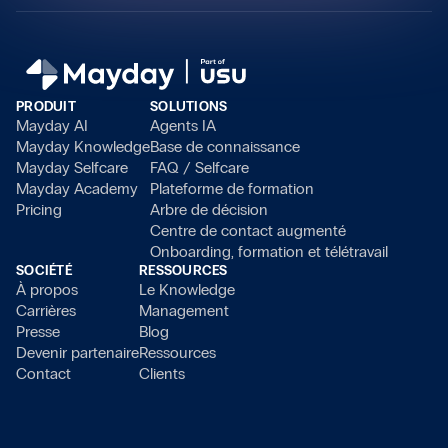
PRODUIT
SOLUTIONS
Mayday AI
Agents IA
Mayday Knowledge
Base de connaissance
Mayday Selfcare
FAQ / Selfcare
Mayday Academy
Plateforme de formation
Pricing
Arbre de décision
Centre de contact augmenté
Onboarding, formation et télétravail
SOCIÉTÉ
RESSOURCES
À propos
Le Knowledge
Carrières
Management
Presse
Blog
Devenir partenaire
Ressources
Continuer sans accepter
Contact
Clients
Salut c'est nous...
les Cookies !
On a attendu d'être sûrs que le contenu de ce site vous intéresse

+ + + + +

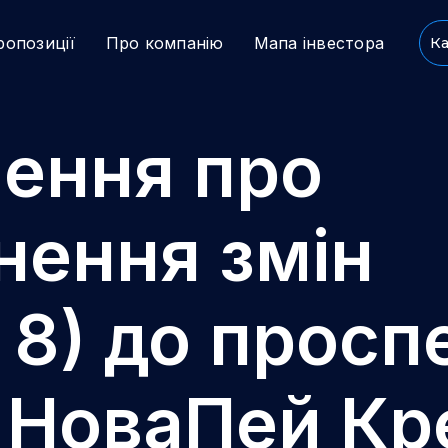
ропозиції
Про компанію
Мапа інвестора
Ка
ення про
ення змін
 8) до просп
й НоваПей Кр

+ + + + +

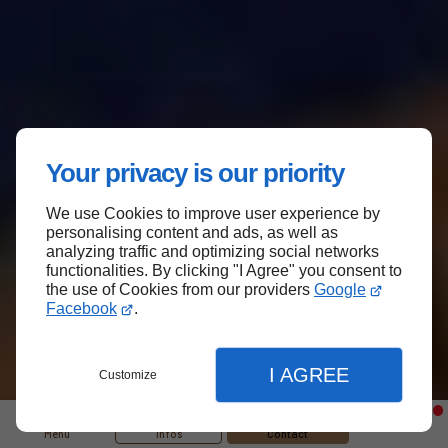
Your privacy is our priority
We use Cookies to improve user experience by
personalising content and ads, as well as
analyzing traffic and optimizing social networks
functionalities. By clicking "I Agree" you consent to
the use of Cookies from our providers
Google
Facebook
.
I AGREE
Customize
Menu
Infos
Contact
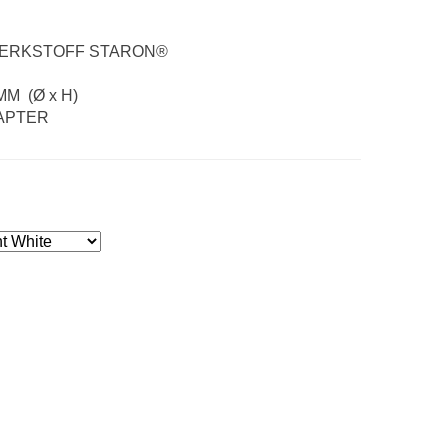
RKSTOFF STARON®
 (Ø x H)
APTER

+ + + + +

WHAT YOU SHOULD DO: Scan the entries above for the word "Mayday". Report the lines that hold it.

RESULT BELOW:
Mayday AI
Mayday Knowledge
Mayday Selfcare
Mayday Academy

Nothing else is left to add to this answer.